Apparently CSX is exceeding expectations with uprating Pan Am track; it appears on track to hit class 3 40mph speeds basically everywhere mainline. While the underlying STB filing is redacted, apparently CSX hasn't seen massive increases in business yet - but it's expecting them as a result of its investments.


Increases in business really can't happen to tangible degree until they completely address their hiring deficit. There were so many retirements and employees jumping ship at Pan Am during the run-up to the merger that the New England network was barely functional by the time CSX formally took over. Not helped by the fact that the CSX mothership had a lot of regional vacancies itself to fill on account of COVID and their internally disruptive Precision Scheduled Railroading ops reorganization of about 5 years ago. And then they really couldn't start the process of filling the New England vacancies until they transitioned all existing employees off PAR's (far poorer) union agreements to CSX's nationalized agreements, which was an arduous process that's taken until this year to complete. So it's only now that they're staffed to a point of stability for existing ops, and they've still got a way to go before they're staffed up for aggressive expansion.

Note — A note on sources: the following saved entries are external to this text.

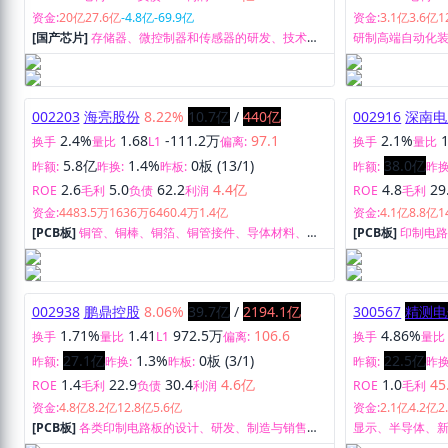
资金:
20亿
27.6亿
-4.8亿
-69.9亿
资金:
3.1亿
3.6亿
1
[国产芯片]
存储器、微控制器和传感器的研发、技术支
研制高端自动化
持业务。
执行系统软件（R2
002203
海亮股份
8.22%
10.7亿
/
440亿
002916
深南电
2.4%
1.68
-111.2万
97.1
2.1%
换手
量比
L1
偏离:
换手
量比
5.8亿
1.4%
0板 (13/1)
38.0亿
昨额:
昨换:
昨板:
昨额:
昨换
2.6
5.0
62.2
4.4亿
4.8
29
ROE
毛利
负债
利润
ROE
毛利
资金:
4483.5万
1636万
6460.4万
1.4亿
资金:
4.1亿
8.8亿
1
[PCB板]
铜管、铜棒、铜箔、铜管接件、导体材料、铝
[PCB板]
印制电
型材等产品的研发、生产制造和销售。
发、生产及销售
002938
鹏鼎控股
8.06%
39.7亿
/
2194.1亿
300567
精测电
1.71%
1.41
972.5万
106.6
4.86%
换手
量比
L1
偏离:
换手
量比
27.1亿
1.3%
0板 (3/1)
22.5亿
昨额:
昨换:
昨板:
昨额:
昨换
1.4
22.9
30.4
4.6亿
1.0
45
ROE
毛利
负债
利润
ROE
毛利
资金:
4.8亿
8.2亿
12.8亿
5.6亿
资金:
2.1亿
4.2亿
2
[PCB板]
各类印制电路板的设计、研发、制造与销售业
显示、半导体、
务。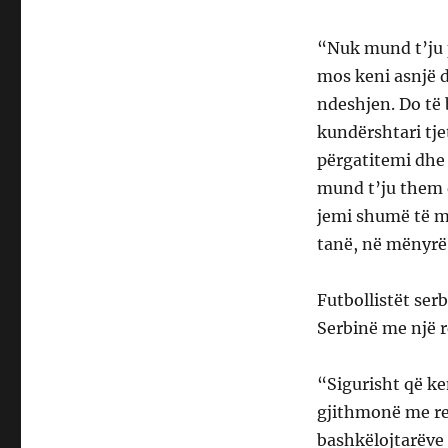
“Nuk mund t’ju p
mos keni asnjë 
ndeshjen. Do të
kundërshtari tje
përgatitemi dhe 
mund t’ju them 
jemi shumë të mo
tanë, në mënyrë
Futbollistët serb
Serbinë me një r
“Sigurisht që k
gjithmonë me re
bashkëlojtarëve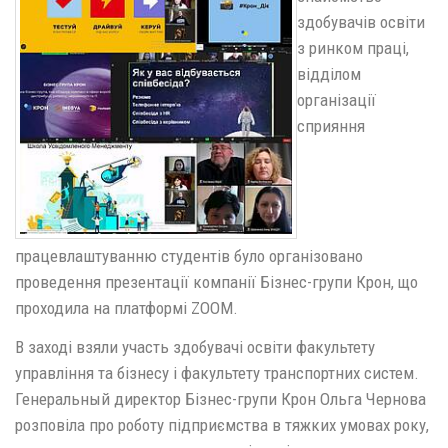
здобувачів освіти
з ринком праці,
відділом
організації
сприяння
працевлаштуванню студентів було організовано
проведення презентації компанії Бізнес-групи Крон, що
проходила на платформі ZOOM.
В заході взяли участь здобувачі освіти факультету
управління та бізнесу і факультету транспортних систем.
Генеральный директор Бізнес-групи Крон Ольга Чернова
розповіла про роботу підприємства в тяжких умовах року,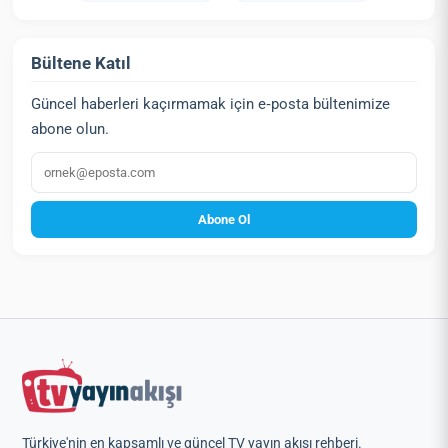
Bültene Katıl
Güncel haberleri kaçırmamak için e‑posta bültenimize
abone olun.
E‑posta
Abone Ol
Türkiye'nin en kapsamlı ve güncel TV yayın akışı rehberi.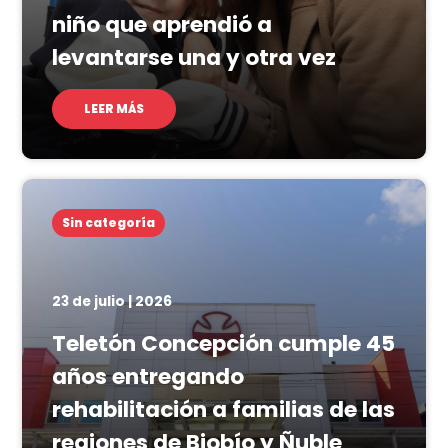
niño que aprendió a
levantarse una y otra vez
LEER MÁS
Sin categoría
23 de julio | 2026
Teletón Concepción cumple 45
años entregando
rehabilitación a familias de las
regiones de Biobío y Ñuble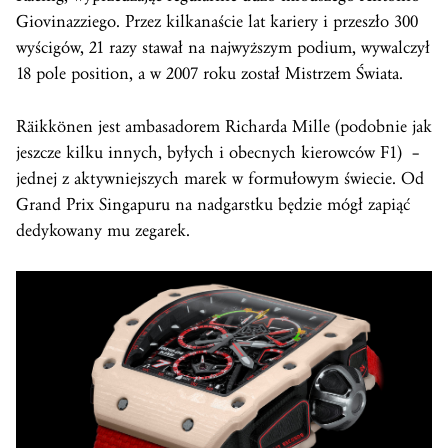
Giovinazziego. Przez kilkanaście lat kariery i przeszło 300
wyścigów, 21 razy stawał na najwyższym podium, wywalczył
18 pole position, a w 2007 roku został Mistrzem Świata.
Räikkönen jest ambasadorem Richarda Mille (podobnie jak
jeszcze kilku innych, byłych i obecnych kierowców F1) –
jednej z aktywniejszych marek w formułowym świecie. Od
Grand Prix Singapuru na nadgarstku będzie mógł zapiąć
dedykowany mu zegarek.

Sky's the limit from here on out, but they had some big internal staffing hurdles to overcome before they were truly capable of moving more goods throughout the region. You're already seeing the car counts on the Selkirk-Maine jobs exceeding 100 cars on a daily basis, so the tonnage growth is definitely starting. It won't be too long before they need to add another Portland train, because they'll be scraping the per-train car count limit of the B&A over the tallest Berkshires grades pretty soon.